It was Melville, though, who surprised and thrilled me beyond my expectations, which I admit were low at the outset. I’m not sure why, really, except that Moby-Dick looms so over the American canon — and the novel tends to be represented in popular culture less as a splendid read than as a literary albatross, weighty and meaningful and mostly unwanted. Loving Moby-Dick (at least among my acquaintance) is a much more niche activity than loving Middlemarch.
Now that I’ve finally read it for myself, I can see why: it is certainly a much stranger book than Middlemarch, or, indeed, than most novels, Victorian or otherwise. Yet I was better prepared to read it than I knew, because like The Portrait of a Lady and The House of Mirth, Moby-Dick has a recognizable Victorian genealogy, only it harkens back not to fiction but to … well, to whatever label you want to give Thomas Carlyle’s genre-bending oddity Sartor Resartus.

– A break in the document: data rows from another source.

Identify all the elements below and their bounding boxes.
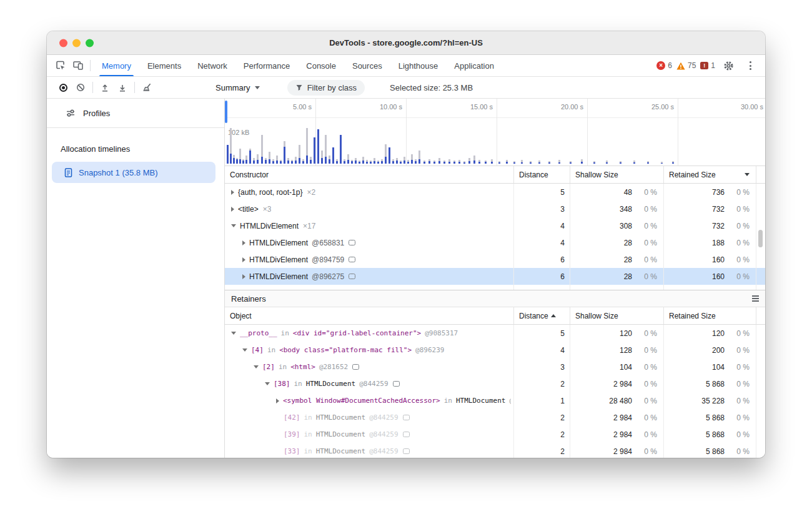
device-toolbar-button[interactable] — [69, 57, 87, 74]
sidebar-item-snapshot-1[interactable]: Snapshot 1 (35.8 MB) — [52, 162, 215, 183]
reveal-icon[interactable] — [349, 257, 355, 262]
live-bar — [280, 161, 282, 164]
tree-collapse-icon[interactable] — [231, 224, 236, 227]
tree-expand-icon[interactable] — [242, 257, 245, 262]
reveal-icon[interactable] — [403, 432, 410, 437]
inspect-element-button[interactable] — [52, 57, 69, 74]
tree-expand-icon[interactable] — [242, 274, 245, 279]
tab-sources[interactable]: Sources — [344, 55, 390, 76]
retainer-row[interactable]: <symbol Window#DocumentCachedAccessor>in… — [225, 392, 765, 409]
clear-profiles-button[interactable] — [72, 79, 89, 96]
reveal-icon[interactable] — [349, 240, 355, 245]
token-id: @844259 — [359, 380, 388, 388]
distance-cell: 3 — [513, 358, 570, 375]
zoom-window-button[interactable] — [86, 39, 94, 47]
timeline-overview[interactable]: 102 kB 5.00 s10.00 s15.00 s20.00 s25.00 … — [225, 99, 765, 166]
retainers-title: Retainers — [231, 294, 266, 304]
constructor-row[interactable]: HTMLDivElement@8947596280 %1600 % — [225, 251, 765, 268]
constructor-row[interactable]: <title>×333480 %7320 % — [225, 200, 765, 217]
tab-memory[interactable]: Memory — [94, 55, 139, 76]
tree-expand-icon[interactable] — [276, 398, 279, 403]
class-filter-input[interactable]: Filter by class — [287, 80, 365, 96]
tree-collapse-icon[interactable] — [254, 365, 259, 368]
tree-expand-icon[interactable] — [231, 207, 234, 212]
tab-application[interactable]: Application — [446, 55, 502, 76]
object-label: HTMLDivElement@658831 — [249, 239, 355, 247]
record-button[interactable] — [54, 79, 72, 96]
devtools-window: DevTools - store.google.com/?hl=en-US Me… — [47, 31, 765, 458]
tree-collapse-icon[interactable] — [242, 348, 247, 352]
live-bar — [227, 145, 229, 164]
window-controls — [59, 39, 94, 47]
column-header-shallow-size[interactable]: Shallow Size — [570, 307, 663, 324]
clear-all-broom-icon[interactable] — [138, 79, 156, 96]
tab-elements[interactable]: Elements — [139, 55, 189, 76]
constructor-row[interactable]: {auth, root, root-1p}×25480 %7360 % — [225, 184, 765, 200]
retainer-row[interactable]: __proto__in<div id="grid-label-container… — [225, 325, 765, 342]
close-window-button[interactable] — [59, 39, 67, 47]
tab-lighthouse[interactable]: Lighthouse — [390, 55, 447, 76]
constructor-row[interactable]: HTMLDivElement@896318 — [225, 285, 765, 290]
object-label: [33]inHTMLDocument@844259 — [284, 447, 410, 455]
titlebar: DevTools - store.google.com/?hl=en-US — [47, 31, 765, 55]
column-header-distance[interactable]: Distance — [513, 166, 570, 183]
reveal-icon[interactable] — [352, 364, 359, 370]
retainer-row[interactable]: [2]in<html>@28165231040 %1040 % — [225, 358, 765, 375]
column-header-object[interactable]: Object — [225, 307, 513, 324]
perspective-select[interactable]: Summary — [215, 83, 260, 92]
reveal-icon[interactable] — [403, 448, 410, 454]
reveal-icon[interactable] — [393, 381, 400, 387]
retainer-row[interactable]: [39]inHTMLDocument@84425922 9840 %5 8680… — [225, 426, 765, 443]
size-percent: 0 % — [632, 413, 663, 422]
column-header-shallow-size[interactable]: Shallow Size — [570, 166, 663, 183]
retained-size-cell: 7320 % — [663, 217, 756, 234]
size-percent: 0 % — [632, 346, 663, 355]
timeline-tick-label: 10.00 s — [380, 103, 402, 111]
retainer-row[interactable]: [4]in<body class="platform-mac fill">@89… — [225, 342, 765, 358]
tree-collapse-icon[interactable] — [265, 382, 270, 385]
selection-handle[interactable] — [225, 101, 227, 123]
size-value: 28 — [570, 272, 632, 281]
constructor-row[interactable]: HTMLDivElement×1743080 %7320 % — [225, 217, 765, 234]
size-percent: 0 % — [725, 255, 756, 264]
token-name: [2] — [262, 363, 275, 371]
column-header-retained-size[interactable]: Retained Size — [663, 307, 756, 324]
size-value: 732 — [664, 205, 725, 214]
tab-console[interactable]: Console — [298, 55, 344, 76]
scrollbar-thumb[interactable] — [758, 230, 763, 247]
object-cell: HTMLDivElement@894759 — [225, 251, 513, 268]
column-header-distance[interactable]: Distance — [513, 307, 570, 324]
constructor-row[interactable]: HTMLDivElement@8962756280 %1600 % — [225, 268, 765, 285]
timeline-tick-label: 25.00 s — [651, 103, 674, 111]
load-profile-button[interactable] — [96, 79, 114, 96]
reveal-icon[interactable] — [349, 274, 355, 279]
tab-performance[interactable]: Performance — [235, 55, 298, 76]
kebab-menu-icon[interactable] — [741, 57, 759, 74]
warnings-badge[interactable]: 75 — [676, 61, 696, 70]
tab-strip: MemoryElementsNetworkPerformanceConsoleS… — [94, 55, 502, 76]
column-header-retained-size[interactable]: Retained Size — [663, 166, 756, 183]
save-profile-button[interactable] — [114, 79, 131, 96]
constructor-row[interactable]: HTMLDivElement@6588314280 %1880 % — [225, 234, 765, 251]
object-cell: {auth, root, root-1p}×2 — [225, 184, 513, 200]
minimize-window-button[interactable] — [72, 39, 81, 47]
tree-expand-icon[interactable] — [231, 190, 234, 195]
live-bar — [269, 159, 270, 164]
errors-badge[interactable]: × 6 — [656, 61, 672, 70]
retainer-row[interactable]: [42]inHTMLDocument@84425922 9840 %5 8680… — [225, 409, 765, 426]
reveal-icon[interactable] — [403, 415, 410, 420]
tree-expand-icon[interactable] — [242, 240, 245, 245]
live-bar — [351, 161, 353, 164]
retainers-menu-icon[interactable] — [752, 294, 759, 303]
settings-gear-icon[interactable] — [720, 57, 737, 74]
retainer-row[interactable]: [38]inHTMLDocument@84425922 9840 %5 8680… — [225, 375, 765, 392]
object-id: @896275 — [312, 272, 344, 281]
retainer-row[interactable]: [33]inHTMLDocument@84425922 9840 %5 8680… — [225, 443, 765, 458]
live-bar — [272, 161, 274, 164]
shallow-size-cell: 1200 % — [570, 325, 663, 342]
issues-badge[interactable]: ! 1 — [700, 61, 715, 70]
column-header-constructor[interactable]: Constructor — [225, 166, 513, 183]
tree-collapse-icon[interactable] — [231, 332, 236, 335]
divider — [92, 82, 93, 93]
tab-network[interactable]: Network — [189, 55, 235, 76]
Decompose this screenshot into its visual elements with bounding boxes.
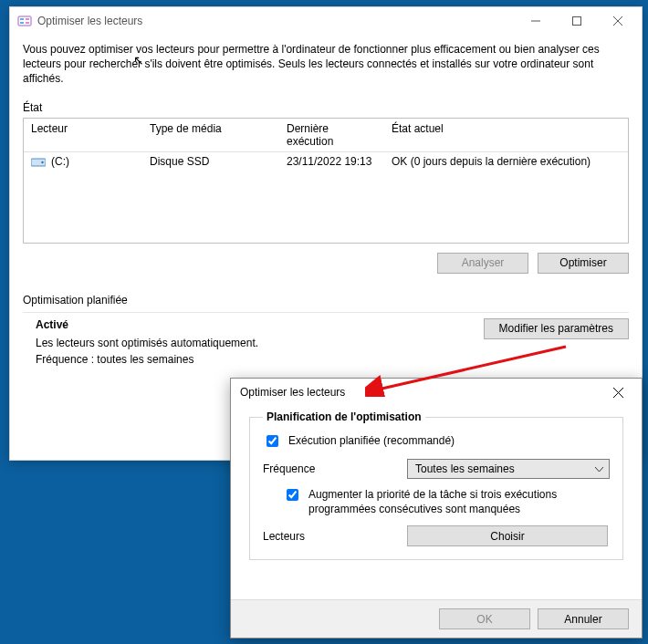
priority-label: Augmenter la priorité de la tâche si tro…: [308, 488, 610, 516]
svg-rect-0: [18, 16, 31, 26]
col-header-last[interactable]: Dernière exécution: [279, 119, 384, 151]
state-section-label: État: [23, 101, 629, 114]
minimize-button[interactable]: [515, 7, 556, 35]
app-icon: [17, 14, 32, 28]
scheduled-run-checkbox[interactable]: [267, 435, 278, 447]
svg-point-10: [41, 161, 43, 162]
svg-rect-6: [572, 17, 580, 26]
maximize-button[interactable]: [556, 7, 597, 35]
window-controls: [515, 7, 638, 35]
optimize-button[interactable]: Optimiser: [538, 253, 629, 274]
close-button[interactable]: [597, 7, 638, 35]
col-header-drive[interactable]: Lecteur: [24, 119, 142, 151]
last-run: 23/11/2022 19:13: [279, 152, 384, 171]
schedule-section-title: Planification de l'optimisation: [263, 410, 425, 423]
schedule-status: Activé: [36, 318, 258, 331]
grid-header[interactable]: Lecteur Type de média Dernière exécution…: [24, 119, 628, 152]
frequency-label: Fréquence: [263, 462, 407, 475]
col-header-media[interactable]: Type de média: [142, 119, 279, 151]
scheduled-run-label: Exécution planifiée (recommandé): [288, 434, 455, 447]
cancel-button[interactable]: Annuler: [538, 608, 629, 629]
schedule-settings-dialog: Optimiser les lecteurs Planification de …: [230, 378, 643, 639]
svg-rect-3: [26, 18, 29, 20]
frequency-select[interactable]: Toutes les semaines: [407, 459, 610, 479]
choose-drives-button[interactable]: Choisir: [407, 525, 608, 546]
media-type: Disque SSD: [142, 152, 279, 171]
dialog-close-button[interactable]: [600, 379, 636, 405]
svg-rect-1: [20, 18, 24, 20]
drives-label: Lecteurs: [263, 530, 407, 543]
priority-checkbox[interactable]: [287, 489, 298, 501]
drive-icon: [31, 156, 46, 167]
current-state: OK (0 jours depuis la dernière exécution…: [384, 152, 628, 171]
dialog-title: Optimiser les lecteurs: [240, 386, 345, 399]
schedule-line1: Les lecteurs sont optimisés automatiquem…: [36, 337, 258, 349]
svg-rect-2: [20, 22, 24, 24]
scheduled-optimization-label: Optimisation planifiée: [23, 294, 629, 306]
titlebar[interactable]: Optimiser les lecteurs: [10, 7, 642, 35]
dialog-titlebar[interactable]: Optimiser les lecteurs: [231, 379, 642, 406]
frequency-value: Toutes les semaines: [415, 462, 515, 475]
ok-button[interactable]: OK: [439, 608, 530, 629]
col-header-state[interactable]: État actuel: [384, 119, 628, 151]
modify-settings-button[interactable]: Modifier les paramètres: [484, 318, 629, 339]
svg-rect-4: [26, 22, 29, 24]
description-text: Vous pouvez optimiser vos lecteurs pour …: [23, 42, 629, 87]
chevron-down-icon: [595, 462, 603, 475]
table-row[interactable]: (C:) Disque SSD 23/11/2022 19:13 OK (0 j…: [24, 152, 628, 171]
window-title: Optimiser les lecteurs: [37, 15, 142, 27]
drives-grid: Lecteur Type de média Dernière exécution…: [23, 118, 629, 244]
analyze-button[interactable]: Analyser: [437, 253, 528, 274]
schedule-line2: Fréquence : toutes les semaines: [36, 353, 258, 366]
drive-name: (C:): [51, 155, 69, 168]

Almost immediately, I heard echoes of Carlyle’s prophetic ebullience in Melville’s narration:
Men may seem detestable as joint-stock companies and nations; knaves, fools, and murderers there may be; men may have mean and meagre faces; but man, in the ideal, is so noble and so sparkling, such a grand and glowing creature, that over any ignominious blemish in him all his fellows should run to throw their costliest robes. That immaculate manliness we feel within ourselves, so far within us, that it remains intact though all the outer character seem gone; bleeds with keenest anguish at the undraped spectacle of a valor-ruined man. Nor can piety itself, at such a shameful sight, completely stifle her upbraidings against the permitting stars. But this august dignity I treat of, is not the dignity of kings and robes, but that abounding dignity which has no robed investiture. Thou shalt see it shining in the arm that wields a pick or drives a spike; that democratic dignity which, on all hands, radiates without end from God; Himself! the great God absolute! The centre and circumstance of all democracy! His omnipresence, our divine equality!
Moby-Dick is not all like that, of course (to which some readers, myself included, will exclaim “thank heavens!”) — but then neither is Sartor Resartus, which also has moments of exquisite delicacy and tenderness and intense psychological drama.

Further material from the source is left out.